ASSIGNMENT:
Look through the material below and return every line that contains "indent".

SUPPLIED RECORDS:
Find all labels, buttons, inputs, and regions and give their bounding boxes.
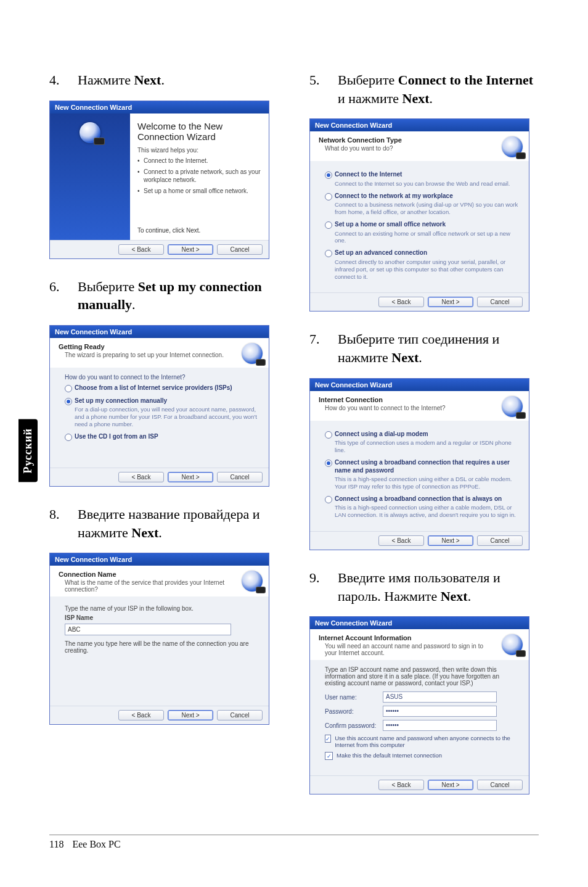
step-6-text: 6. Выберите Set up my connection manuall… — [49, 278, 279, 314]
wizard-step6: New Connection Wizard Getting Ready The … — [49, 325, 269, 487]
step-number: 5. — [309, 71, 338, 107]
step-5-text: 5. Выберите Connect to the Internet и на… — [309, 71, 539, 107]
step-number: 7. — [309, 330, 338, 366]
language-tab: Русский — [18, 419, 38, 482]
cancel-button[interactable]: Cancel — [217, 244, 263, 255]
isp-name-input[interactable]: ABC — [65, 624, 231, 635]
step-8-text: 8. Введите название провайдера и нажмите… — [49, 505, 279, 542]
next-button[interactable]: Next > — [428, 297, 473, 307]
cancel-button[interactable]: Cancel — [477, 780, 523, 790]
wizard-heading: Connection Name — [59, 571, 237, 578]
cancel-button[interactable]: Cancel — [217, 472, 263, 482]
globe-icon — [80, 122, 100, 143]
wizard-sidebar — [50, 113, 130, 240]
next-button[interactable]: Next > — [168, 244, 213, 255]
globe-icon — [242, 343, 263, 364]
page-number: 118 — [49, 839, 63, 849]
cancel-button[interactable]: Cancel — [477, 535, 523, 546]
wizard-step8: New Connection Wizard Connection Name Wh… — [49, 553, 269, 725]
back-button[interactable]: < Back — [378, 535, 424, 546]
step-7-text: 7. Выберите тип соединения и нажмите Nex… — [309, 330, 539, 366]
step-number: 4. — [49, 71, 78, 89]
radio-option[interactable]: Choose from a list of Internet service p… — [65, 384, 259, 392]
radio-option[interactable]: Set up an advanced connectionConnect dir… — [325, 249, 519, 280]
back-button[interactable]: < Back — [118, 710, 164, 720]
page-footer: 118 Eee Box PC — [49, 835, 539, 850]
globe-icon — [502, 634, 523, 655]
window-title: New Connection Wizard — [310, 119, 529, 131]
cancel-button[interactable]: Cancel — [477, 297, 523, 307]
wizard-step4: New Connection Wizard Welcome to the New… — [49, 101, 269, 259]
step-4-text: 4. Нажмите Next. — [49, 71, 279, 89]
checkbox[interactable]: ✓ — [325, 735, 331, 743]
username-input[interactable]: ASUS — [383, 691, 497, 703]
wizard-step5: New Connection Wizard Network Connection… — [309, 118, 529, 311]
window-title: New Connection Wizard — [50, 101, 269, 113]
radio-option[interactable]: Use the CD I got from an ISP — [65, 433, 259, 441]
next-button[interactable]: Next > — [168, 710, 213, 720]
confirm-password-input[interactable]: •••••• — [383, 720, 497, 731]
radio-option[interactable]: Connect to the network at my workplaceCo… — [325, 192, 519, 216]
step-number: 9. — [309, 569, 338, 605]
wizard-heading: Network Connection Type — [319, 136, 497, 144]
radio-option[interactable]: Set up a home or small office networkCon… — [325, 221, 519, 244]
radio-option[interactable]: Connect using a dial-up modemThis type o… — [325, 431, 519, 454]
radio-option[interactable]: Connect using a broadband connection tha… — [325, 459, 519, 490]
globe-icon — [242, 571, 263, 592]
step-number: 8. — [49, 505, 78, 542]
radio-option[interactable]: Connect to the InternetConnect to the In… — [325, 171, 519, 187]
globe-icon — [502, 396, 523, 417]
back-button[interactable]: < Back — [118, 244, 164, 255]
window-title: New Connection Wizard — [50, 326, 269, 338]
checkbox[interactable]: ✓ — [325, 752, 333, 760]
step-9-text: 9. Введите имя пользователя и пароль. На… — [309, 569, 539, 605]
step-number: 6. — [49, 278, 78, 314]
window-title: New Connection Wizard — [310, 617, 529, 629]
wizard-heading: Internet Account Information — [319, 634, 497, 642]
cancel-button[interactable]: Cancel — [217, 710, 263, 720]
radio-option[interactable]: Set up my connection manuallyFor a dial-… — [65, 397, 259, 428]
wizard-heading: Internet Connection — [319, 396, 497, 403]
product-name: Eee Box PC — [72, 839, 120, 849]
radio-option[interactable]: Connect using a broadband connection tha… — [325, 495, 519, 519]
back-button[interactable]: < Back — [378, 780, 424, 790]
wizard-heading: Welcome to the New Connection Wizard — [137, 121, 261, 142]
next-button[interactable]: Next > — [428, 780, 473, 790]
next-button[interactable]: Next > — [168, 472, 213, 482]
back-button[interactable]: < Back — [378, 297, 424, 307]
back-button[interactable]: < Back — [118, 472, 164, 482]
wizard-step9: New Connection Wizard Internet Account I… — [309, 616, 529, 794]
password-input[interactable]: •••••• — [383, 706, 497, 717]
window-title: New Connection Wizard — [50, 553, 269, 566]
globe-icon — [502, 136, 523, 157]
wizard-step7: New Connection Wizard Internet Connectio… — [309, 378, 529, 550]
window-title: New Connection Wizard — [310, 379, 529, 391]
wizard-heading: Getting Ready — [59, 343, 237, 350]
next-button[interactable]: Next > — [428, 535, 473, 546]
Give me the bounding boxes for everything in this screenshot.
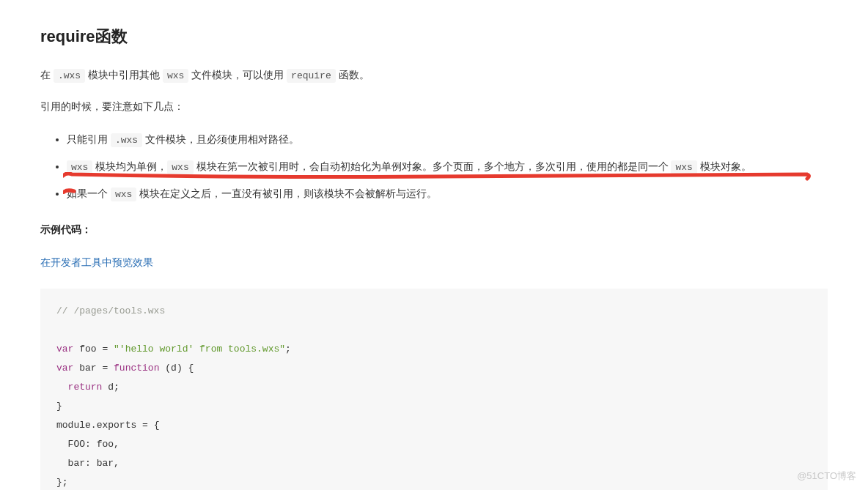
code-punct: , [114,439,119,450]
code-ident: bar [97,458,114,469]
code-inline-wxs: wxs [167,160,193,174]
list-item: 如果一个 wxs 模块在定义之后，一直没有被引用，则该模块不会被解析与运行。 [67,183,828,204]
code-inline-wxs: wxs [163,69,188,83]
text-segment: 只能引用 [67,133,111,145]
text-segment: 模块在第一次被引用时，会自动初始化为单例对象。多个页面，多个地方，多次引用，使用… [194,160,672,172]
code-punct: , [114,458,119,469]
code-ident: module [56,420,91,431]
code-inline-wxs: .wxs [111,133,142,147]
code-inline-require: require [287,69,336,83]
code-inline-wxs: wxs [67,160,92,174]
text-segment: 函数。 [336,69,369,81]
code-ident: d [171,363,177,374]
intro-paragraph-1: 在 .wxs 模块中引用其他 wxs 文件模块，可以使用 require 函数。 [40,66,828,84]
code-punct: ; [114,382,119,393]
code-inline-wxs: wxs [671,160,696,174]
text-segment: 模块在定义之后，一直没有被引用，则该模块不会被解析与运行。 [136,188,437,199]
code-punct: = [97,363,114,374]
code-punct: } [56,477,62,488]
list-item: wxs 模块均为单例，wxs 模块在第一次被引用时，会自动初始化为单例对象。多个… [67,156,828,177]
code-punct: ) [177,363,183,374]
code-punct: ; [285,344,291,354]
code-ident: exports [97,420,137,431]
code-block: // /pages/tools.wxs var foo = "'hello wo… [40,289,828,490]
code-ident: bar [68,458,85,469]
code-punct: . [91,420,97,431]
code-inline-wxs: wxs [111,188,136,201]
code-punct: { [154,420,160,431]
code-ident: d [108,382,114,393]
intro-paragraph-2: 引用的时候，要注意如下几点： [40,97,828,116]
bullet-list: 只能引用 .wxs 文件模块，且必须使用相对路径。 wxs 模块均为单例，wxs… [40,129,828,204]
code-ident: bar [79,363,96,374]
code-punct: : [85,458,97,469]
code-punct: ; [62,477,68,488]
code-punct: { [188,363,194,374]
code-keyword: function [114,363,159,374]
code-punct: ( [165,363,171,374]
text-segment: 在 [40,69,54,81]
code-punct: : [85,439,97,450]
code-ident: foo [79,344,96,354]
list-item: 只能引用 .wxs 文件模块，且必须使用相对路径。 [67,129,828,150]
code-punct: } [56,401,62,412]
code-ident: FOO [68,439,85,450]
watermark-text: @51CTO博客 [797,467,856,484]
code-keyword: var [56,363,73,374]
text-segment: 文件模块，可以使用 [188,69,287,81]
section-heading: require函数 [40,22,828,51]
code-punct: = [97,344,114,354]
example-code-label: 示例代码： [40,220,828,239]
code-inline-wxs: .wxs [54,69,85,83]
code-string: "'hello world' from tools.wxs" [114,344,285,354]
text-segment: 模块中引用其他 [85,69,163,81]
code-indent [56,439,68,450]
code-comment: // /pages/tools.wxs [56,305,165,316]
code-keyword: var [56,344,73,354]
code-indent [56,458,68,469]
code-punct: = [136,420,153,431]
code-keyword: return [68,382,103,393]
preview-link[interactable]: 在开发者工具中预览效果 [40,253,153,272]
text-segment: 模块对象。 [697,160,751,172]
code-indent [56,382,68,393]
code-ident: foo [97,439,114,450]
text-segment: 文件模块，且必须使用相对路径。 [142,133,299,145]
text-segment: 如果一个 [67,188,111,199]
text-segment: 模块均为单例， [92,160,167,172]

ANSWER BOX:
code-indent [56,439,68,450]
code-indent [56,458,68,469]
code-indent [56,382,68,393]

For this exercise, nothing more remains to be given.